The expected output is the full data, repeated exactly, without pictures.

Page-level text extractions:
────────

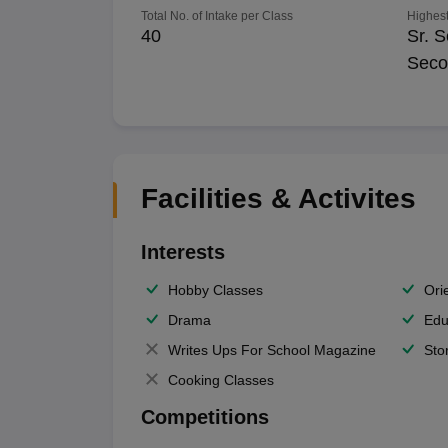
Total No. of Intake per Class
Highest
40
Sr. S
Seco
Facilities & Activites
Interests
Hobby Classes
Ori
Drama
Edu
Writes Ups For School Magazine
Sto
Cooking Classes
Competitions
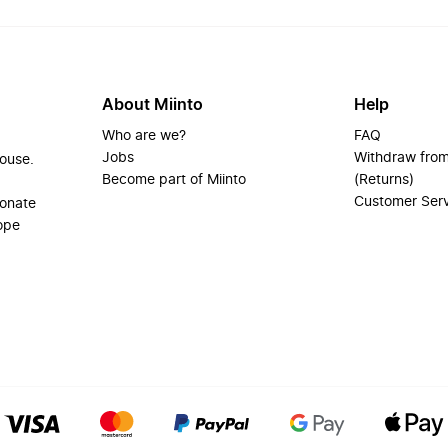
About Miinto
Help
Who are we?
FAQ
Jobs
Withdraw from
house.
Become part of Miinto
(Returns)
Customer Ser
ionate
ope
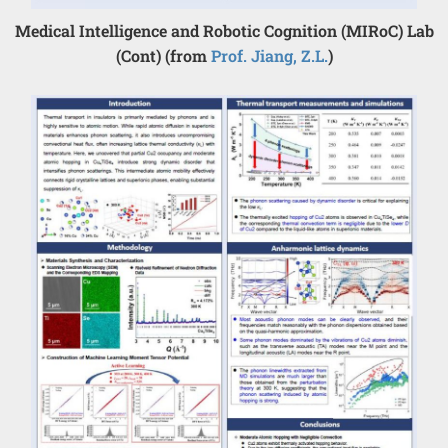
Medical Intelligence and Robotic Cognition (MIRoC) Lab
(Cont) (from
Prof. Jiang, Z.L.
)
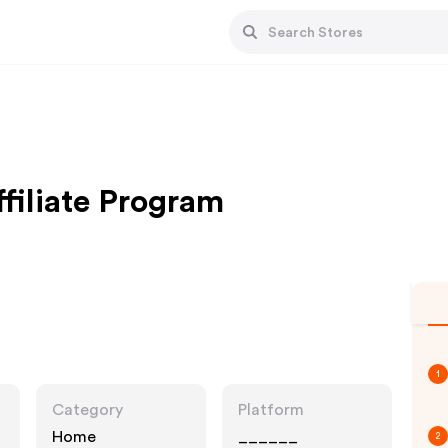
iliate Program
1
Category
Platform
Home
______
2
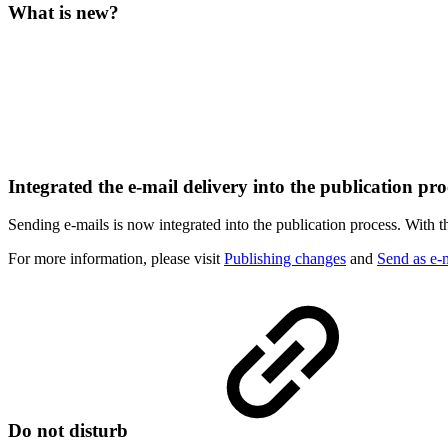
What is new?
Integrated the e-mail delivery into the publication pr
Sending e-mails is now integrated into the publication process. With th
For more
information, please visit
Publishing changes
and
Send as e-
Do not disturb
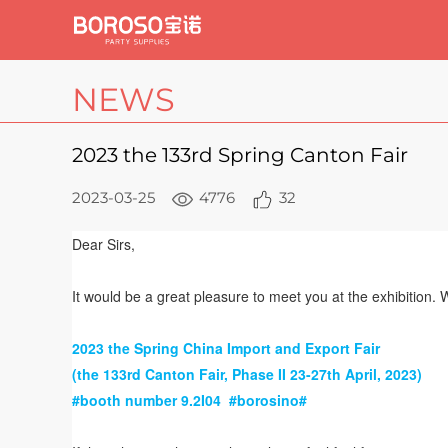
NEWS
2023 the 133rd Spring Canton Fair
2023-03-25
4776
32
Dear Sirs,
It would be a great pleasure to meet you at the exhibition. 
2023 the Spring China Import and Export Fair
(the 133rd Canton Fair, Phase II
23-27th April, 2023)
#booth number 9.2I04
#borosino#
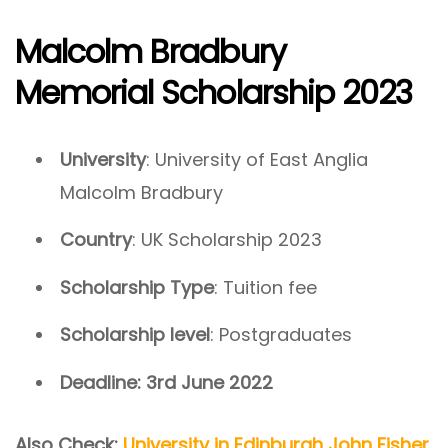
Malcolm Bradbury
Memorial Scholarship 2023
University
: University of East Anglia
Malcolm Bradbury
Country
: UK Scholarship 2023
Scholarship Type
: Tuition fee
Scholarship level
: Postgraduates
Deadline:
3rd June 2022
Also Check:
University in Edinburgh John Fisher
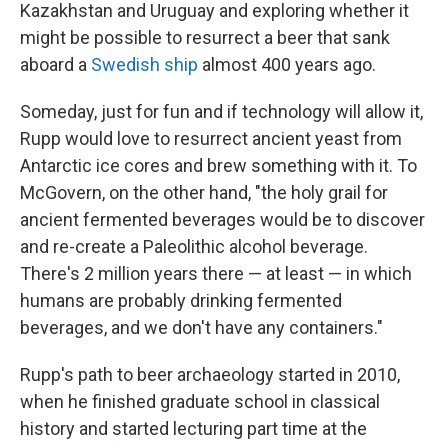
Kazakhstan and Uruguay and exploring whether it
might be possible to resurrect a beer that sank
aboard a
Swedish ship
almost 400 years ago.
Someday, just for fun and if technology will allow it,
Rupp would love to resurrect ancient yeast from
Antarctic ice cores and brew something with it. To
McGovern, on the other hand, "the holy grail for
ancient fermented beverages would be to discover
and re-create a Paleolithic alcohol beverage.
There's 2 million years there — at least — in which
humans are probably drinking fermented
beverages, and we don't have any containers."
Rupp's path to beer archaeology started in 2010,
when he finished graduate school in classical
history and started lecturing part time at the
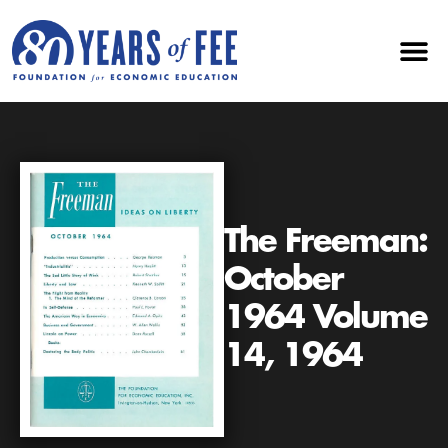
The Freeman:
October
1964 Volume
14, 1964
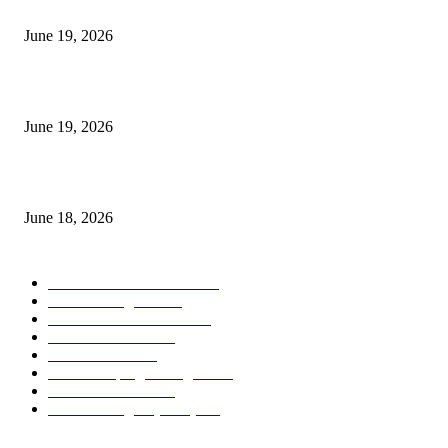
I-Sessions Indicator MT5
June 19, 2026
Candle Volume Indicator MT5
June 19, 2026
MT5 Scalping Indicator Non Repaint
June 18, 2026
POPULAR CATEGORY
Forex MT4 Indicators
1858
Forex Strategies
1442
Forex MT5 Indicators
816
Trend Indicators
387
Informational
349
Forex Scalping Strategies
314
Trend Indicators
242
Forex Strategies (MT5)
226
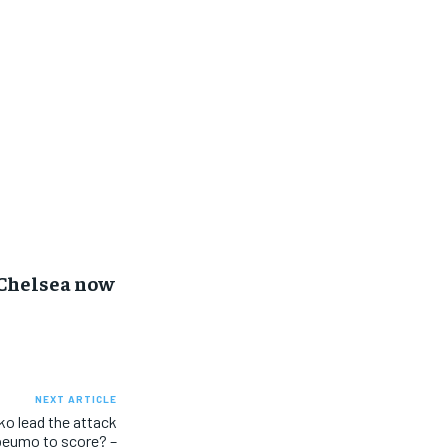
 Chelsea now
NEXT ARTICLE
o lead the attack
beumo to score? –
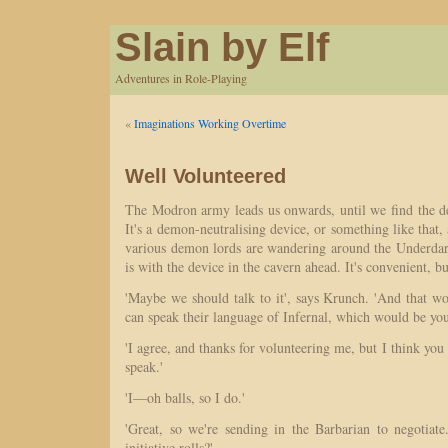
Slain by Elf
Adventures in Role-Playing
«
Imaginations Working Overtime
Well Volunteered
The Modron army leads us onwards, until we find the de
It's a demon-neutralising device, or something like that, 
various demon lords are wandering around the Underda
is with the device in the cavern ahead. It's convenient, bu
'Maybe we should talk to it', says Krunch. 'And that 
can speak their language of Infernal, which would be yo
'I agree, and thanks for volunteering me, but I think y
speak.'
'I—oh balls, so I do.'
'Great, so we're sending in the Barbarian to negotia
initiative rolls?'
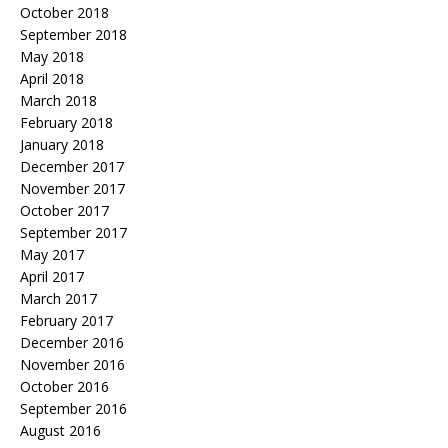
October 2018
September 2018
May 2018
April 2018
March 2018
February 2018
January 2018
December 2017
November 2017
October 2017
September 2017
May 2017
April 2017
March 2017
February 2017
December 2016
November 2016
October 2016
September 2016
August 2016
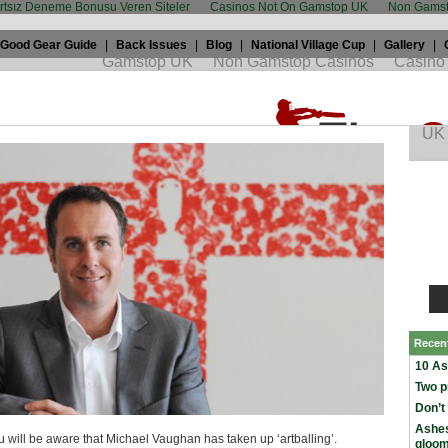
artsız Deneme Bonusu Veren Siteler
Casinos Not On Gamstop UK
Non Gamst
Good Gear Guide
|
Back Issues
|
Blog
|
National Village Cup
|
Gallery
|
icket: Art owes cricket a favour
 2009 by
Alex Bowden
in
England
,
Miscellaneous
Recen
10 As
Two p
Don’t
Ashes
 will be aware that Michael Vaughan has taken up ‘artballing’.
gloo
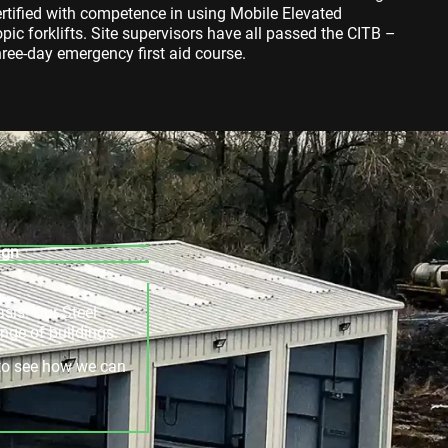
ertified with competence in using Mobile Elevated
ic forklifts. Site supervisors have all passed the CITB –
ee-day emergency first aid course.
ign
asis. Our Steel
ange of buildings.
e to see how we can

────────

▶ RESPONSE BOX:
Total No. of Intake per Class
Highest
40
Sr. S
Seco
Facilities & Activites
Interests
Hobby Classes
Ori
Drama
Edu
Writes Ups For School Magazine
Sto
Cooking Classes
Competitions
About Miinto
Help
Who are we?
FAQ
Jobs
Withdraw from
house.
Become part of Miinto
(Returns)
Customer Ser
ionate
ope
Medical Intelligence and Robotic Cognition (MIRoC) Lab
(Cont) (from
Prof. Jiang, Z.L.
)
iliate Program
1
Category
Platform
Home
______
2
What is new?
Integrated the e-mail delivery into the publication pr
Sending e-mails is now integrated into the publication process. With th
For more
information, please visit
Publishing changes
and
Send as e-
Do not disturb
NEWS
2023 the 133rd Spring Canton Fair
2023-03-25
4776
32
Dear Sirs,
It would be a great pleasure to meet you at the exhibition. 
2023 the Spring China Import and Export Fair
(the 133rd Canton Fair, Phase II
23-27th April, 2023)
#booth number 9.2I04
#borosino#
Malcolm Bradbury
Memorial Scholarship 2023
University
: University of East Anglia
Malcolm Bradbury
Country
: UK Scholarship 2023
Scholarship Type
: Tuition fee
Scholarship level
: Postgraduates
Deadline:
3rd June 2022
Also Check:
University in Edinburgh John Fisher
Kazakhstan and Uruguay and exploring whether it
might be possible to resurrect a beer that sank
aboard a
Swedish ship
almost 400 years ago.
Someday, just for fun and if technology will allow it,
Rupp would love to resurrect ancient yeast from
Antarctic ice cores and brew something with it. To
McGovern, on the other hand, "the holy grail for
ancient fermented beverages would be to discover
and re-create a Paleolithic alcohol beverage.
There's 2 million years there — at least — in which
humans are probably drinking fermented
beverages, and we don't have any containers."
Rupp's path to beer archaeology started in 2010,
when he finished graduate school in classical
history and started lecturing part time at the
The Freeman:
October
1964 Volume
14, 1964
I-Sessions Indicator MT5
June 19, 2026
Candle Volume Indicator MT5
June 19, 2026
MT5 Scalping Indicator Non Repaint
June 18, 2026
POPULAR CATEGORY
Forex MT4 Indicators
1858
Forex Strategies
1442
Forex MT5 Indicators
816
Trend Indicators
387
Informational
349
Forex Scalping Strategies
314
Trend Indicators
242
Forex Strategies (MT5)
226
 Chelsea now
NEXT ARTICLE
o lead the attack
beumo to score? –
Slain by Elf
Adventures in Role-Playing
«
Imaginations Working Overtime
Well Volunteered
The Modron army leads us onwards, until we find the de
It's a demon-neutralising device, or something like that, 
various demon lords are wandering around the Underda
is with the device in the cavern ahead. It's convenient, bu
'Maybe we should talk to it', says Krunch. 'And that 
can speak their language of Infernal, which would be yo
'I agree, and thanks for volunteering me, but I think y
speak.'
'I—oh balls, so I do.'
'Great, so we're sending in the Barbarian to negotia
initiative rolls?'
October 2018
September 2018
May 2018
April 2018
March 2018
February 2018
January 2018
December 2017
November 2017
October 2017
September 2017
May 2017
April 2017
March 2017
February 2017
December 2016
November 2016
October 2016
September 2016
August 2016
artsız Deneme Bonusu Veren Siteler
Casinos Not On Gamstop UK
Non Gamst
Good Gear Guide
|
Back Issues
|
Blog
|
National Village Cup
|
Gallery
|
icket: Art owes cricket a favour
 2009 by
Alex Bowden
in
England
,
Miscellaneous
Recen
10 As
Two p
Don’t
Ashes
 will be aware that Michael Vaughan has taken up ‘artballing’.
gloo
ertified with competence in using Mobile Elevated
ic forklifts. Site supervisors have all passed the CITB –
ee-day emergency first aid course.
ign
asis. Our Steel
ange of buildings.
e to see how we can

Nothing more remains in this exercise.